Dolores, sintiéndose como un tonto náufrago a la deriva de un gran mar al que ella misma había decidido meterse, se aferró con todas sus fuerzas al último vestigio de esperanza que tenía; que Candace mintiera.

Durante esa semana ella se había obligado a olvidar y dejar pasar sin importancia las terribles insinuaciones que su suegro le había hecho respecto a su matrimonio en el hospital.

Es un viejo agrio y está molesto” se había convencido y autoengañado.

Dolores Martin no quería reconocer que lo más bonito que le había pasado en la vida fuese mentira. No podía ser cierto. La vida no era tan injusta, ¿verdad?

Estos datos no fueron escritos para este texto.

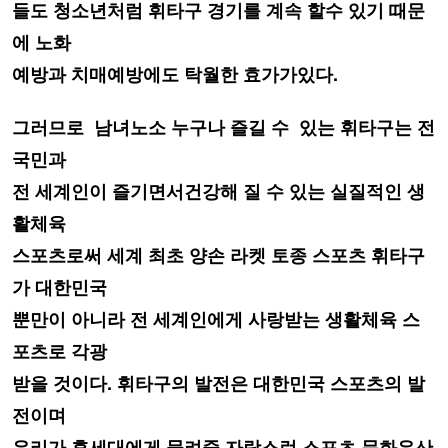
들도 청소년처럼
휘타구 경기를 계속 할수 있기 때문
에 노화
예방과 치매예방에도 탁월한 효가가있다.
그러므로 남녀노소 누구나 즐길 수 있는 휘타구는 전
국민과
전 세계인이 즐기면서
건강해 질 수 있는 실질적인 생
활체육
스포츠로써 세계 최초 양손 라켓 토종 스포츠
휘타구
가 대한민국
뿐만이 아니라 전 세계인에게 사랑받는 생활체육 스
포츠로 각광
받을 것이다.
휘타구의 발전은 대한민국 스포츠의 발
전이며
우리가 후세대에게 물려줄
자랑스런 스포츠 문화유산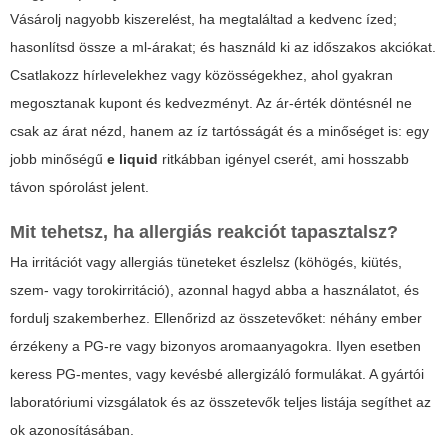
Vásárolj nagyobb kiszerelést, ha megtaláltad a kedvenc ízed;
hasonlítsd össze a ml-árakat; és használd ki az időszakos akciókat.
Csatlakozz hírlevelekhez vagy közösségekhez, ahol gyakran
megosztanak kupont és kedvezményt. Az ár-érték döntésnél ne
csak az árat nézd, hanem az íz tartósságát és a minőséget is: egy
jobb minőségű
e liquid
ritkábban igényel cserét, ami hosszabb
távon spórolást jelent.
Mit tehetsz, ha allergiás reakciót tapasztalsz?
Ha irritációt vagy allergiás tüneteket észlelsz (köhögés, kiütés,
szem- vagy torokirritáció), azonnal hagyd abba a használatot, és
fordulj szakemberhez. Ellenőrizd az összetevőket: néhány ember
érzékeny a PG-re vagy bizonyos aromaanyagokra. Ilyen esetben
keress PG-mentes, vagy kevésbé allergizáló formulákat. A gyártói
laboratóriumi vizsgálatok és az összetevők teljes listája segíthet az
ok azonosításában.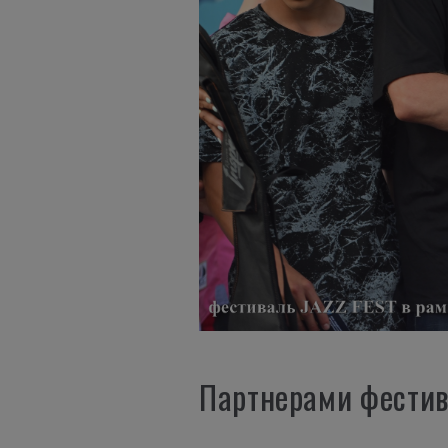
Партнерами фестив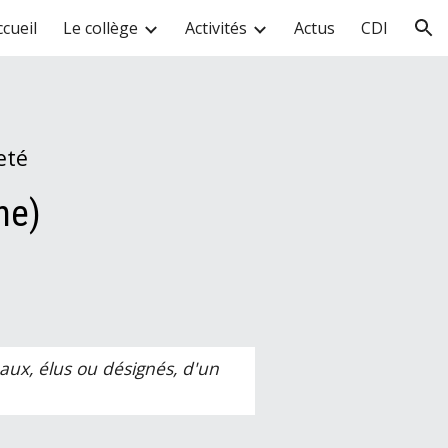
ccueil
Le collège
Activités
Actus
CDI
ion
eté
ne)
aux, élus ou désignés, d'un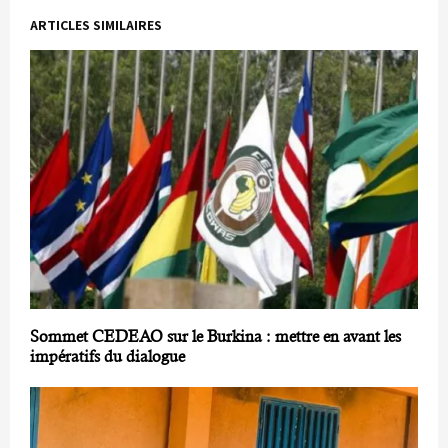
ARTICLES SIMILAIRES
Sommet CEDEAO sur le Burkina : mettre en avant les
impératifs du dialogue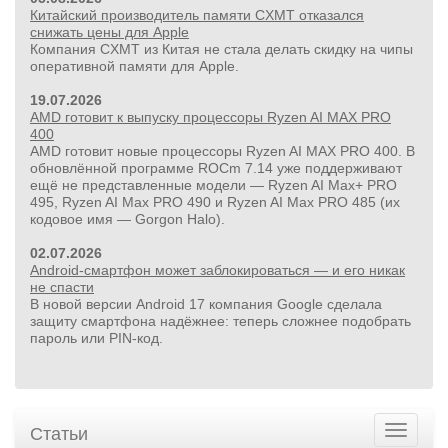
Китайский производитель памяти CXMT отказался
снижать цены для Apple
24 500руб.
Компания CXMT из Китая не стала делать скидку на чипы
УШМ болгарка Milwaukee M18 FUEL 2888-20 125 мм,
оперативной памяти для Apple.
красный
19.07.2026
AMD готовит к выпуску процессоры Ryzen AI MAX PRO
400
AMD готовит новые процессоры Ryzen AI MAX PRO 400. В
обновлённой программе ROCm 7.14 уже поддерживают
ещё не представленные модели — Ryzen AI Max+ PRO
495, Ryzen AI Max PRO 490 и Ryzen AI Max PRO 485 (их
кодовое имя — Gorgon Halo).
02.07.2026
Android-смартфон может заблокироваться — и его никак
не спасти
В новой версии Android 17 компания Google сделала
защиту смартфона надёжнее: теперь сложнее подобрать
пароль или PIN‑код.
Статьи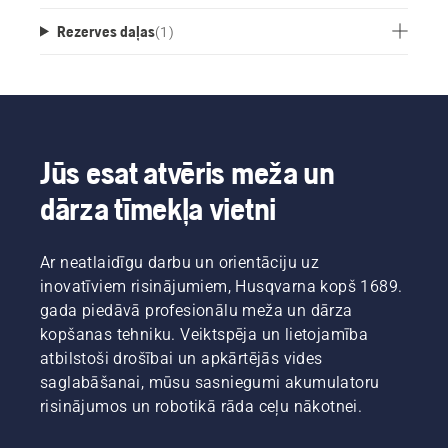
Rezerves daļas
(
1
)
Jūs esat atvēris meža un
dārza tīmekļa vietni
Ar neatlaidīgu darbu un orientāciju uz
inovatīviem risinājumiem, Husqvarna kopš 1689.
gada piedāvā profesionālu meža un dārza
kopšanas tehniku. Veiktspēja un lietojamība
atbilstoši drošībai un apkārtējās vides
saglabāšanai, mūsu sasniegumi akumulatoru
risinājumos un robotikā rāda ceļu nākotnei.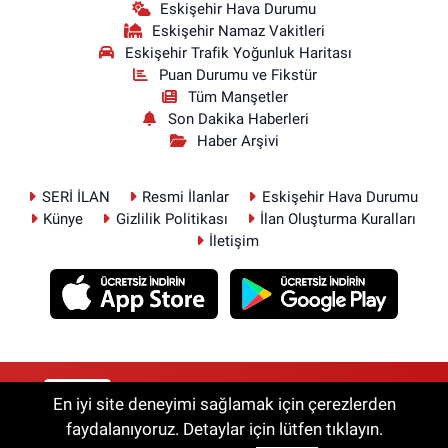
Eskişehir Hava Durumu
Eskişehir Namaz Vakitleri
Eskişehir Trafik Yoğunluk Haritası
Puan Durumu ve Fikstür
Tüm Manşetler
Son Dakika Haberleri
Haber Arşivi
SERİ İLAN
Resmi İlanlar
Eskişehir Hava Durumu
Künye
Gizlilik Politikası
İlan Oluşturma Kuralları
İletişim
RSS
Copyright © 2026. Her hakkı saklıdır.
En iyi site deneyimi sağlamak için çerezlerden
faydalanıyoruz. Detaylar için lütfen tıklayın.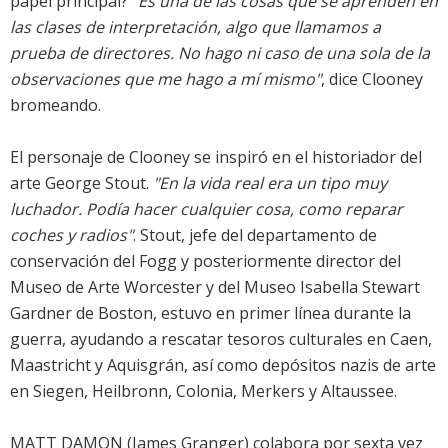
papel principal?
"Es una de las cosas que se aprenden en
las clases de interpretación, algo que llamamos a
prueba de directores. No hago ni caso de una sola de la
observaciones que me hago a mí mismo"
, dice Clooney
bromeando.
El personaje de Clooney se inspiró en el historiador del
arte George Stout.
"En la vida real era un tipo muy
luchador. Podía hacer cualquier cosa, como reparar
coches y radios"
. Stout, jefe del departamento de
conservación del Fogg y posteriormente director del
Museo de Arte Worcester y del Museo Isabella Stewart
Gardner de Boston, estuvo en primer línea durante la
guerra, ayudando a rescatar tesoros culturales en Caen,
Maastricht y Aquisgrán, así como depósitos nazis de arte
en Siegen, Heilbronn, Colonia, Merkers y Altaussee.
MATT DAMON (James Granger) colabora por sexta vez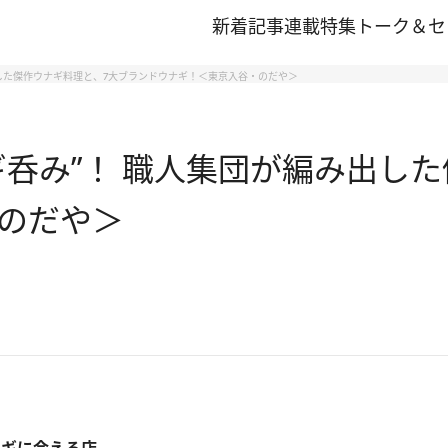
新着記事
連載
特集
トーク＆セ
出した傑作ウナギ料理と、7大ブランドウナギ！＜東京入谷・のだや＞
ギ呑み”！ 職人集団が編み出し
のだや＞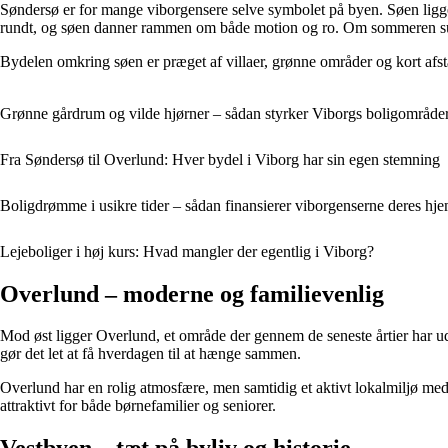
Søndersø er for mange viborgensere selve symbolet på byen. Søen ligger
rundt, og søen danner rammen om både motion og ro. Om sommeren summe
Bydelen omkring søen er præget af villaer, grønne områder og kort afst
Grønne gårdrum og vilde hjørner – sådan styrker Viborgs boligområder
Fra Søndersø til Overlund: Hver bydel i Viborg har sin egen stemning
Boligdrømme i usikre tider – sådan finansierer viborgenserne deres hj
Lejeboliger i høj kurs: Hvad mangler der egentlig i Viborg?
Overlund – moderne og familievenlig
Mod øst ligger Overlund, et område der gennem de seneste årtier har udvi
gør det let at få hverdagen til at hænge sammen.
Overlund har en rolig atmosfære, men samtidig et aktivt lokalmiljø med
attraktivt for både børnefamilier og seniorer.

—Es decir— ella suspiró infundiéndose fuerzas, —yo siempre voy a creer lo que tú me digas. Confío plenamente en ti —las lágrimas comenzaron a caer de sus ojos. —Lo que tú me digas ahora será ley para mi, Nicholas. Lo juro.

Y ahí lo tenía. Justo al alcance de sus manos: la oportunidad de perder lo mejor que la vida le había dado. Nicholas sintió su corazón romperse. Era ese tipo de dolor que jamás pensó volver a sentir. El de perder a alguien.

—Dolores…—tragó con fuerza e intentó tomar su mano.

—¿Es cierto? —ella se alejó de su contacto. Nicholas sintió ese rechazo como una daga filosa en su corazón. La tristeza en el rostro de la mujer que amaba lo estaba aplastando. Pero era momento de hablar con la verdad. —Eso de que pensabas que yo era amante de tu padre y que querías destruirme junto a él. ¿Es cierto?

Nicholas hizo un gesto al oír un resumen de los objetivos de su vida por parte de esos labios que tanto deseaba besar.

—Sí, mi objetivo desde los diecisiete años fue ese…—contestó con voz seria y mirándola fijamente a los ojos. Nicholas se consideraba un hombre de honor y como tal, a la primera persona que le rendiría cuentas era a su mujer, — el de destruirte a ti y a mi padre al mismo tiempo.

Dolores jadeó sorprendida. Ella no se esperaba la crudeza de su respuesta. 

—Felicidades entonces, lo has conseguido —lo felicitó imprimiendo toda la ironía de la que se creía capaz. — Me has destruido.

—No es así…— Nicholas miró de reojo las maletas escondidas al lado de su sillón y su corazón se aceleró temiendo lo obvio. — Necesito que me escuches. Quiero contarte la verdad y que puedas perdonarme.

Ella lloró sintiéndose devastada.

Dolores no quería este sentimiento contradictorio en su corazón. Por una parte, sabía que su historia con Nicholas era demasiado buena para ser cierta y por la otra, sentía cierto alivio al enfrentar al fin esa situación que la tenía a la expectativa de que algo malo ocurriera. Al fin despertaba de su sueño. La espera terminaba. 

Todo terminaba.

—Mi padre le era infiel a mi madre incluso cuando ella le había dicho que padecía de un cáncer agresivo—habló su esposo como a la nada. Nicholas sabía que su explicación no serviría de mucho, pero al menos le quedaba el consuelo de que ella conocería toda su verdad al momento de actuar en base a su relación. —Él se divertía a las anchas con su amante predilecta mientras mi madre sollozaba dolorida en el hospital. Ella estaba en la etapa terminal de su enfermedad y la morfina no le hacía efecto. Yo estaba solo con ella, Daniel y Catalina me visitaban de vez en cuando.